Admittedly, the sound of my own voice startled me a little.  It seemed like it had been quite a while since I used it.

But it really hadn’t been.  Had it?  Surely, I’d spoken to someone in the last few days.

Groceries!
I thought triumphantly.

Yes.  I’d bought some things this morning when I arrived at the beach house and I definitely, definitely spoke to the cashier.

Thank god.

“Hey?”

Whoops.  I was still in his arms.

“Yes,” I repeated, this time a little more firmly. “I can stand.”

His hold on me loosened and I slid down.  I was slightly less steady than I would’ve liked, but I still managed to hold myself up.  I looked down at my feet, grateful that they’d found hold in the sand.

“Are you all right?” he asked, the deep timber of his voice tinged with concern.

I dragged my gaze up from the sand, preparing myself mentally to meet his eyes – an unusual and stressful task for me at the best of times – so I could answer him and thank him properly.  But my eyes slowed on their own as they made their way up his body.

The man’s feet were bare, and striped with a tan that gave away his preference for flip-flops.  His calves were well-defined and muscular, and dotted with just the right amount of hair to make them ooze masculinity.  Knee-length board shorts covered his thighs.  But the shorts were damp, and his quads strained against the fabric.

I tried to force my stare up more quickly, but it only got as far as his stomach before it resumed its unhurried pace.

His abs were the kind which graced the covers of fitness magazines; they were lean and toned and they made my pulse jump unexpectedly. 

His hands rested just below his waist, pushing down the band on the top of his shorts and exposing the rigid line of his hip bone.

Sexy.

Never before had I understood the meaning of the word so completely.

A slow, creeping heat carried up my own body as I examined his.

The balls of my feet tingled.  Goosebumps rose on my legs, clashing distinctly with the warmth between them.

Oh!
The little gasp in my mind very nearly escaped from my mouth too.

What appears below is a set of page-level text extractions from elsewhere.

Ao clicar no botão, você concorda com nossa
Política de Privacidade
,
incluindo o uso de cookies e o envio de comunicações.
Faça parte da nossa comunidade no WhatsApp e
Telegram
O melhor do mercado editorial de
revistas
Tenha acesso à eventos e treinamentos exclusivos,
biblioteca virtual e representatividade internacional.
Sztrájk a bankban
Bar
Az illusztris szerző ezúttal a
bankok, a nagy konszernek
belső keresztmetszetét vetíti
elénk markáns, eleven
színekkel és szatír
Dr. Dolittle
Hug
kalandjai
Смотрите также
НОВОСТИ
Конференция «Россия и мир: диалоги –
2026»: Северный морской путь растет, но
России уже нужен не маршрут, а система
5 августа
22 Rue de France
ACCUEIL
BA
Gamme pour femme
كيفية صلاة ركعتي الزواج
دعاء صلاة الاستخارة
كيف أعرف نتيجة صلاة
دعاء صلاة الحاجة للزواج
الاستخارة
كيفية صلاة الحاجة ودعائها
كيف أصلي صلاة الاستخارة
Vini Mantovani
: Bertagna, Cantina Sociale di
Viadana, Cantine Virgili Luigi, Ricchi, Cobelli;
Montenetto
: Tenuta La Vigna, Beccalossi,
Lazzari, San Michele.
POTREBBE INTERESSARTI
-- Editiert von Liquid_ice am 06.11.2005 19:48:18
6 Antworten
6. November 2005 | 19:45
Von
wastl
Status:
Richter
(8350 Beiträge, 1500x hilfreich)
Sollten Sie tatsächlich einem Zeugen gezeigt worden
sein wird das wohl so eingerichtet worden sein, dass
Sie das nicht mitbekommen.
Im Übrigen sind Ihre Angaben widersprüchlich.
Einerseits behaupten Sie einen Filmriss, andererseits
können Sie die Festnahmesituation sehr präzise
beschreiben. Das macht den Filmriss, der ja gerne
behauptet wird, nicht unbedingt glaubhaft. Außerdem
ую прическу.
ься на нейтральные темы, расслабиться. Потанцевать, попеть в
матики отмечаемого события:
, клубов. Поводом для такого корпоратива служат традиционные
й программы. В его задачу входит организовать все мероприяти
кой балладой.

The man lifted one of his hands off his hip, and my eyes followed it up as it found its way to his mess of sandy-blonde hair.  I watched it give his locks a yank, then finally, I turned my attention to his face.

And I froze.

He wasn’t a stranger at all.

His chiseled jaw.  His amber-flecked eyes.  His curved lips.

I’d seen them before.  Yearbook photos.  Halls of fame.  I knew him because
everybody
knew him.

Theodore Kimball Marcus.

The guy who saved me was Teekay M., the playboy, swim-star drop-out who once owned the keys to the kingdom that was my high school.